Siempre es lo mismo. Ni más ni menos. La República Dominicana está en el mismo trayecto de los huracanes, de las tormentas tropicales y no es por casualidad ni coincidencia que cada año, las autoridades gubernamentales anuncian religiosamente “el inicio de la temporada ciclónica en el Atlántico, del primero de junio al 30 de noviembre”. ¿Qué parte no entendemos de esto?
El mes de septiembre está catapultado en el marco de ese período como el de mayor actividad meteorológica. La mayoría no logra impactar, pero cuando algunos logran tocar tierra, se dejan sentir.
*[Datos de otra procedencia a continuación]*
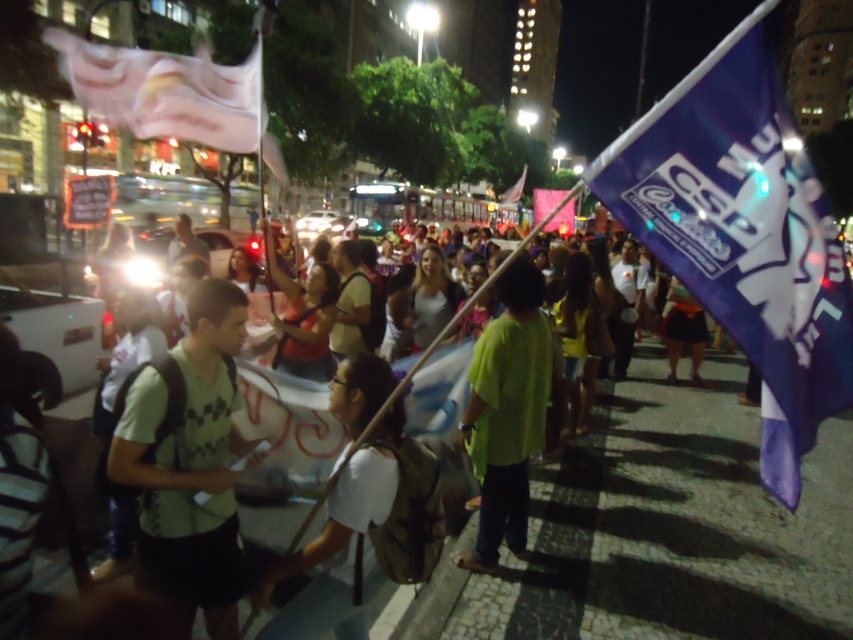 Who is higher up, purple fabric flag at right or green checkered shirt at left?

purple fabric flag at right is above.

From the picture: Can you confirm if purple fabric flag at right is shorter than green checkered shirt at left?

Correct, purple fabric flag at right is not as tall as green checkered shirt at left.

In order to click on purple fabric flag at right in this screenshot , I will do `click(744, 234)`.

Is green checkered shirt at left taller than green matte shirt at center?

No.

Measure the distance between point (x=235, y=314) and camera.

Point (x=235, y=314) and camera are 9.01 feet apart.

Which is behind, point (216, 570) or point (541, 374)?

Positioned behind is point (541, 374).

Image resolution: width=853 pixels, height=640 pixels. I want to click on green checkered shirt at left, so click(x=190, y=465).

Does white matte shirt at center have a smaller size compared to green matte shirt at center?

Correct, white matte shirt at center occupies less space than green matte shirt at center.

Between white matte shirt at center and green matte shirt at center, which one has less height?

With less height is white matte shirt at center.

This screenshot has width=853, height=640. I want to click on white matte shirt at center, so click(344, 512). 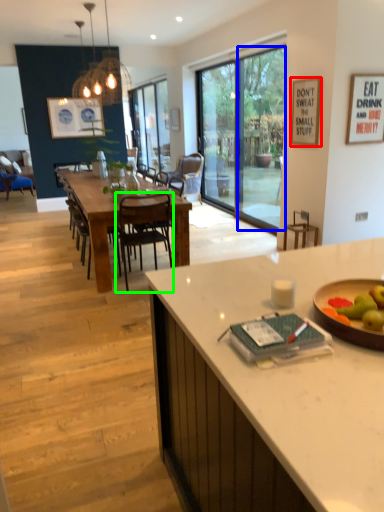 Question: Based on their relative distances, which object is nearer to picture frame (highlighted by a red box)? Choose from window screen (highlighted by a blue box) and chair (highlighted by a green box).

Choices:
 (A) window screen
 (B) chair

Answer: (A)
Basta citar la historia y traer los nombres del huracán San Zenón, categoría 4, que devastó a Santo Domingo, el 3 de septiembre del 1930,con más de 4,000 muertos y 20,000 heridos; Inéz, con más de mil muertos y daños graves a los entonces prósperos, cultivos de azúcar y banano de la isla, y que dejó a más de diez mil personas sin hogar, el 28 de septiembre del 1966.
Beulah es el nombre que también quedó en los registros, posicionado como un ciclón de categoría 4, ocurrido el 11 de septiembre de 1967, con vientos máximos de 225 kilómetros por hora, y que produjo fuertes precipitaciones en Santo Domingo, en el oeste del país y la isla Beata.
Otros de más cercanía en el tiempo también han dejado dolorosas huellas en el corazón de las familias dominicanas y en el de la sociedad misma, en sentido general.
El huracán David, cuarto ciclón tropical nombrado de aquella temporada de huracanes en el Atlántico en el 1979, alcanzó la categoría 5 en la escala de Saffir-Simpson, y se convirtió en uno de los más mortíferos de la última mitad del pasado siglo XX.
Más de 2.000 víctimas fatales a su paso, mayormente en la República Dominicana, sus efectos se extendieron más allá de septiembre y tras su paso, la también devastadora tormenta tropical, Federico.
Quienes ya han iniciado la llamada “tercera juventud” y muchos de los que apenas alcanzan la mitad de esa hermosa y consolidadora etapa de la vida humana, no olvidarán ni por un segundo los alcances del huracán Georges, ocurrido el 22 de septiembre del 1998.
Niños, niñas, jóvenes, viejos y ancianos se volvieron uno solo. Todos llenos de angustia, incertidumbre y dolor; algunos, también de luto.
George azotó entró por el Este, en cuya región destruyó viviendas, y provocó miles de muertos. Sus alcances fueron tan fuertes que, incluso, llegó a “borrar del mapa”, toda una barriada, La Mesopotamia, en la región Sur del país, en San Juan.
Referir aquello es retrotraerse a una de las más “azarosas” tragedias, que le ha tocado vivir a la República Dominicana.
¿Qué parte de “temporada ciclónica junio-noviembre” no logramos entender? Compartiré aquí algunas respuestas:
1.- Que en ese período nos hacemos mucho más vulnerables a una catástrofe
2.- Que se produce una resistencia casi colectiva a cambiar el mismo esquema de siempre: “pegar el grito al cielo” cuando ocurre algo que era previsible.
3.-Que, en temporada ciclónica, el tiempo, la brisa y el viento pueden ser suaves elementos inspiradores de música y poesía, pero también (y es lo más probable) generadores de desgarradoras escenas de desnudos de nuestra histórica condición social de vulnerabilidad.
¿Qué lecciones nos deja Fiona, que sin pasar de categoría uno, en la República Dominicana, provocó grandes daños, aunque no hubo elevado número de muertes, y eso hay que decirlo?…
Como lección nos grita al oído que no debemos seguir haciendo exactamente lo mismo y esperar resultados diferentes. ¡Por Dios! Hay que cambiar, cambiar, cambiar, cambiar. Como decía frecuentemente el líder político dominicano José Francisco Peña Gómez, citando a los clásicos europeos: “Tenemos que ver un poco más allá de la curva”.